We often fall into the trap of following something we haven't been called to do, or trying to shoe-horn other people into our pre-conceived idea of what they should be doing.  I once had a fellow prayer witness at 40 Days For Life become angry with me when I resisted her notion that God had called me to be a professor, and so evangelize in the university.  But that wasn't my call (though at one time I hoped it was) and we must honor the diversity and singularity of God's call.  As another example, here in Portland there is a good Catholic man, a former protestant pastor, who closely attends to the homeless population and lobbies for them in courts and state benefit offices.  That's what he has been uniquely formed and called to do.  It is not my calling, and my apostolate is not his call.  This difference in "calls" reflects the beauty and wisdom of God's plan, and we should marvel at it instead of nosing about and wondering why other people aren't doing what we think needs to be done.  Many people have criticized Mother Theresa for not building hospitals and massive infrastructure for the sick, marginalized and dying, but as she simply responded: "That's not my call."

Don't Quench The Spirit

In the past few years I have been troubled as faithful, vibrant movements in the Church have been suppressed for dubious reasons (Franciscan Friars of the Immaculate, Fraternity of the Holy Apostles, and now a priestly exorcist society founded by Fr. Ripperger).  This is nothing new in the Church as we know from reading the lives of founders of religious communities.  It has also been common for holy men and women to be misunderstood and persecuted by the Church (Sts. Athanasius, John Chrysostom, Jean-Marie Vianney, Padre Pio, Mother Angelica immediately come to mind, though a full list would number in the hundreds).  Padre Pio's main opponent, Fr. Edoardo Gemelli, did God's work in founding and steering the Catholic University of Milan, and yet he wrote awful things about Padre Pio.  It is a terrible thing to die--even in sanctifying grace--and then have the Lord show you that you have been persecuting some of his chosen souls. One of the Vatican monsignors who was sent to evaluate the Franciscan Friars of the Immaculate was over-heard in a restaurant mocking their penances and lowly lifestyle.  He remarked in a humorous tone, "You wouldn't believe it, but at night you could hear the echo of lashes throughout the friary.  All night long!"  Now I don't take the discipline (unlike Blessed Charles de Foucauld, our patron), or lash myself, but I have a tender fear of disappointing God, and so would never mock those who do.  Who knows what God has called them to?  If it is orthodox and comes from our lived faith tradition, then tolerance is the better part of wisdom.
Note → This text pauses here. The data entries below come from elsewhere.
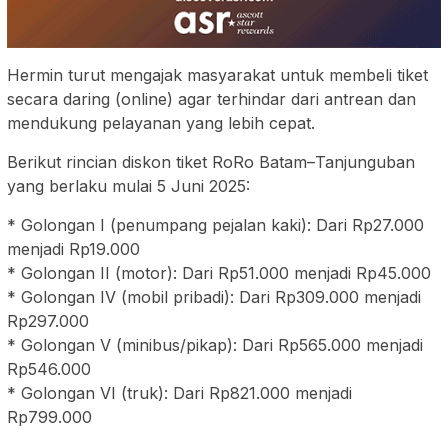
Hermin turut mengajak masyarakat untuk membeli tiket
secara daring (online) agar terhindar dari antrean dan
mendukung pelayanan yang lebih cepat.
Berikut rincian diskon tiket RoRo Batam–Tanjunguban
yang berlaku mulai 5 Juni 2025:
* Golongan I (penumpang pejalan kaki): Dari Rp27.000
menjadi Rp19.000
* Golongan II (motor): Dari Rp51.000 menjadi Rp45.000
* Golongan IV (mobil pribadi): Dari Rp309.000 menjadi
Rp297.000
* Golongan V (minibus/pikap): Dari Rp565.000 menjadi
Rp546.000
* Golongan VI (truk): Dari Rp821.000 menjadi
Rp799.000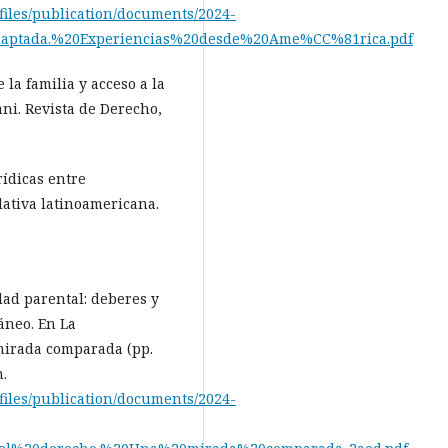
t/files/publication/documents/2024-
daptada.%20Experiencias%20desde%20Ame%CC%81rica.pdf
 la familia y acceso a la
ani. Revista de Derecho,
rídicas entre
lativa latinoamericana.
dad parental: deberes y
áneo. En La
mirada comparada (pp.
n.
t/files/publication/documents/2024-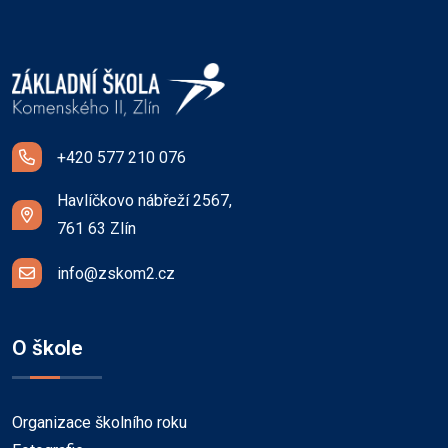
+420 577 210 076
Havlíčkovo nábřeží 2567,
761 63 Zlín
info@zskom2.cz
O škole
Organizace školního roku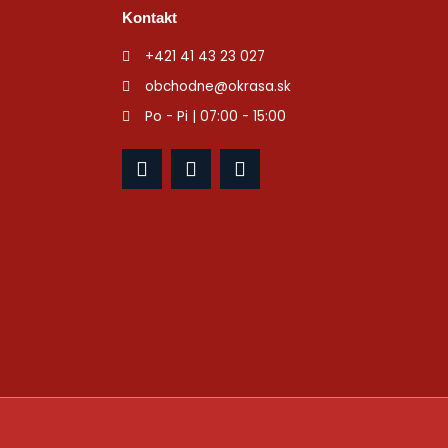
Kontakt
+421 41 43 23 027
obchodne@okrasa.sk
Po - Pi | 07:00 - 15:00
F
I
Y
a
n
o
c
s
u
e
t
t
b
a
u
o
g
b
o
r
e
k
a
m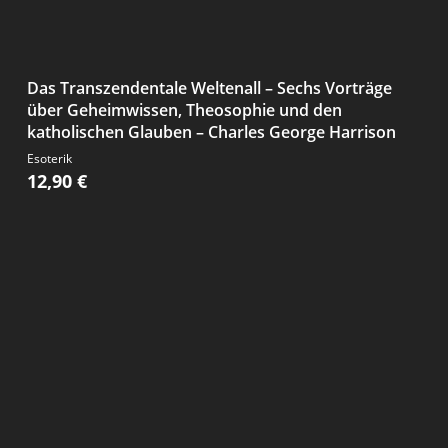
Das Transzendentale Weltenall – Sechs Vorträge
über Geheimwissen, Theosophie und den
katholischen Glauben – Charles George Harrison
Esoterik
12,90
€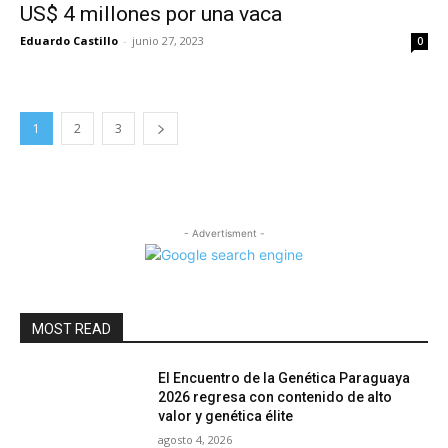
US$ 4 millones por una vaca
Eduardo Castillo
-
junio 27, 2023
0
1
2
3
- Advertisment -
MOST READ
El Encuentro de la Genética Paraguaya
2026 regresa con contenido de alto
valor y genética élite
agosto 4, 2026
One of my former professors at University of Michigan, Scott Page,  wrote a theoretically rich and wide-ranging book on the unique benefits of diversity in different institutions.  As a secular academic, his jump-off point was a famous passage from Aristotle, but it might as well have been St. Paul on the Body of Christ.  Even the ancient pagans and the new pagans get it!  St. Philip Neri certainly got it as he assembled his great oratory full of talented and holy young men.  The great saint had the grace to see each man as he was, and wisely drew from each the unique talents and vocation that God had given them. Each person has gifts and a calling and we must not stand in the way of it because we have cramped views on liturgy, or mortification, or the modern world, or ecclesiology.  There has often been a confounding diversity in the life of zealous Catholics, and this comes from the very hand of God.